Across the lines of the records below, how many have the string "blur" in them? Answer with the number alone.

[Supplied information Boundary: Start]

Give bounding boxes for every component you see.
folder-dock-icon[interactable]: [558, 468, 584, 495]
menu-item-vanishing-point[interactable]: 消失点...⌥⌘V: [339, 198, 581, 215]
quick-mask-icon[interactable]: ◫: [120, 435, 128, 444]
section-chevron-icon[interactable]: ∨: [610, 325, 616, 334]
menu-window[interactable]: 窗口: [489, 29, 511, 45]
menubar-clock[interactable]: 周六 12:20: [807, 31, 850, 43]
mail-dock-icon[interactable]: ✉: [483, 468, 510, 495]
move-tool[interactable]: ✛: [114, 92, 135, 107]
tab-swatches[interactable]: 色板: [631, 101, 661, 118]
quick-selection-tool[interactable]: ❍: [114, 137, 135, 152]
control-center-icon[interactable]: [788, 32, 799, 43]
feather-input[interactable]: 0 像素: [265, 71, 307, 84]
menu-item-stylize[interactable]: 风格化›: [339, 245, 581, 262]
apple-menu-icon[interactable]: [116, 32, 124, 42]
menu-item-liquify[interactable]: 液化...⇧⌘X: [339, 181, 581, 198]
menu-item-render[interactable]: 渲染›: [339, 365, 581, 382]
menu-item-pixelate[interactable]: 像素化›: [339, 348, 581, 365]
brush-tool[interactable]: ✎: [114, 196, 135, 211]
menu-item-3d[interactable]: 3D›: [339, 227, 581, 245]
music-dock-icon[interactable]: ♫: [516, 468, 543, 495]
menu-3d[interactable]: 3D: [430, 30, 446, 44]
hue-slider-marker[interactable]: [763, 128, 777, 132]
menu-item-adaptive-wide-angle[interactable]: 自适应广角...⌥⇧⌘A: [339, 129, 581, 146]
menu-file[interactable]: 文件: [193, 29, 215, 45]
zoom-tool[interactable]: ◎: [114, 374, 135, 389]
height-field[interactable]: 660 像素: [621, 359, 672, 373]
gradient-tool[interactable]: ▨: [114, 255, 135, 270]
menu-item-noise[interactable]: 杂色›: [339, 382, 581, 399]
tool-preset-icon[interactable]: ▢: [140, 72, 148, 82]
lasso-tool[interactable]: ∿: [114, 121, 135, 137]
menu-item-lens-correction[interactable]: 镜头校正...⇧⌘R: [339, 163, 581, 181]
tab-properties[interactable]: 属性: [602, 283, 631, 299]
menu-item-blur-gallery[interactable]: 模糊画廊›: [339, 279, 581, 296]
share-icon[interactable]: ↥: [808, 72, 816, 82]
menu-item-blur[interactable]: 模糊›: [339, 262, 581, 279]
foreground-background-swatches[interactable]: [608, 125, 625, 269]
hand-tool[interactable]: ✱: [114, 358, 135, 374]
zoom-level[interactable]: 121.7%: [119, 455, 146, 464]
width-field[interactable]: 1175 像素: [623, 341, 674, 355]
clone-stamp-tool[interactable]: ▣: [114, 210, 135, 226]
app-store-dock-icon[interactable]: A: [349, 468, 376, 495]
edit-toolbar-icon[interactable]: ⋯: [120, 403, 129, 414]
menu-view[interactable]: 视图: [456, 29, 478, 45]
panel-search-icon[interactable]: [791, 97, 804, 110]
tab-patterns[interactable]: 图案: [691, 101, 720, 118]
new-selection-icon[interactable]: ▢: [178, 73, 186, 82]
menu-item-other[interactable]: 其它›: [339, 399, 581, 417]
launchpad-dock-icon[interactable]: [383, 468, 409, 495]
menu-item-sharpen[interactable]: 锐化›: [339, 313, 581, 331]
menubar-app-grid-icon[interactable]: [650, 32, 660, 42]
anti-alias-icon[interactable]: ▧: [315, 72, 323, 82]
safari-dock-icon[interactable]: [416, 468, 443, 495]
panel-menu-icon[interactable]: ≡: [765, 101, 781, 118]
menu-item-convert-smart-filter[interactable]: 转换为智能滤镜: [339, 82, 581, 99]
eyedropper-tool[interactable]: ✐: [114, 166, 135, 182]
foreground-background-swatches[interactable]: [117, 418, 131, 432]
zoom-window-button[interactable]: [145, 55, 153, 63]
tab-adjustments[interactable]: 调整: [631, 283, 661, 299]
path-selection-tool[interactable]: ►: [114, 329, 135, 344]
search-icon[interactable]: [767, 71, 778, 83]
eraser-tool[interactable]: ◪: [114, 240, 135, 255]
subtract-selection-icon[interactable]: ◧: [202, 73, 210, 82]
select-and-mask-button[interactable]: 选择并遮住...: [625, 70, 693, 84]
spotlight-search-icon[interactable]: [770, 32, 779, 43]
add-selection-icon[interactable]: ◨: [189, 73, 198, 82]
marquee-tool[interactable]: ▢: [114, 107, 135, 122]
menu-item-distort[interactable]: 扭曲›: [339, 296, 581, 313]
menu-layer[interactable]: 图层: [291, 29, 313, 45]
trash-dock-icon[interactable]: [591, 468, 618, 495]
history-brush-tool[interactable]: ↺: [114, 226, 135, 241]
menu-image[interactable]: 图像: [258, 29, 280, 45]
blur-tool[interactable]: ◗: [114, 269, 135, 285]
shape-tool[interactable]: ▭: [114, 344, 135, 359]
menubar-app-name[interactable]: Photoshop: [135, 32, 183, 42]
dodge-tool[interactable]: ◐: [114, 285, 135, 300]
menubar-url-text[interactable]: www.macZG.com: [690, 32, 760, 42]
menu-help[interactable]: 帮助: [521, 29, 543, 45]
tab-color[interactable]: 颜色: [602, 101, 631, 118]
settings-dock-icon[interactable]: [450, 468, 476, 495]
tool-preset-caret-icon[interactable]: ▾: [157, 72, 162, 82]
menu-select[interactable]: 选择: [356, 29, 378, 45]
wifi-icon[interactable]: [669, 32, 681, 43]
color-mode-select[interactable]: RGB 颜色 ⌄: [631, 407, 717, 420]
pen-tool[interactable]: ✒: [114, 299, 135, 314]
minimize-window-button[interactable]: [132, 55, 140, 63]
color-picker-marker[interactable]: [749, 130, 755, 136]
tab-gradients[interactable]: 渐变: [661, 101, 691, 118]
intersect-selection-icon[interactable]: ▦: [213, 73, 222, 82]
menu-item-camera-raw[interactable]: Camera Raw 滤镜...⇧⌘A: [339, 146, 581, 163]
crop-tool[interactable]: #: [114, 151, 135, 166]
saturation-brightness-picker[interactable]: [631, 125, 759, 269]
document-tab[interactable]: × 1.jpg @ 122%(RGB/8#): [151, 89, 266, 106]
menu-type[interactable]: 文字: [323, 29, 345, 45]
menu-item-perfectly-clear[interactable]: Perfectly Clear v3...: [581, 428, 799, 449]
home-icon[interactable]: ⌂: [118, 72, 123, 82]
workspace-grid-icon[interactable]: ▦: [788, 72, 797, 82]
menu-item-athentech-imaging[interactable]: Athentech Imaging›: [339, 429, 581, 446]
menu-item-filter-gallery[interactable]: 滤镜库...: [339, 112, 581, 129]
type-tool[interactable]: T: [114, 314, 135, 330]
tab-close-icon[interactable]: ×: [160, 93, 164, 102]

[Supplied information Boundary: End]

### Solution
3